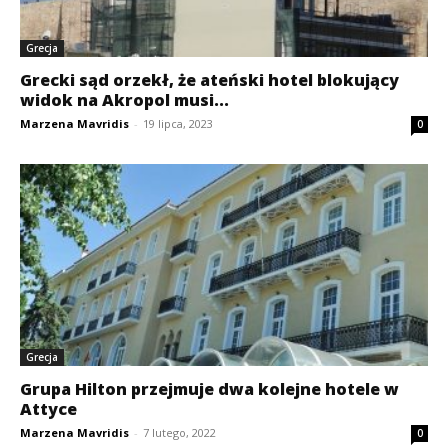
Grecja
Grecki sąd orzekł, że ateński hotel blokujący
widok na Akropol musi...
Marzena Mavridis
-
19 lipca, 2023
0
Grecja
Grupa Hilton przejmuje dwa kolejne hotele w
Attyce
Marzena Mavridis
-
7 lutego, 2022
0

PROMPT >>
When you print the entries, keep every line exactly as it is and drop the pictures.

FINISHED EXERCISE >>
Grecja
Grecki sąd orzekł, że ateński hotel blokujący
widok na Akropol musi...
Marzena Mavridis
-
19 lipca, 2023
0
Grecja
Grupa Hilton przejmuje dwa kolejne hotele w
Attyce
Marzena Mavridis
-
7 lutego, 2022
0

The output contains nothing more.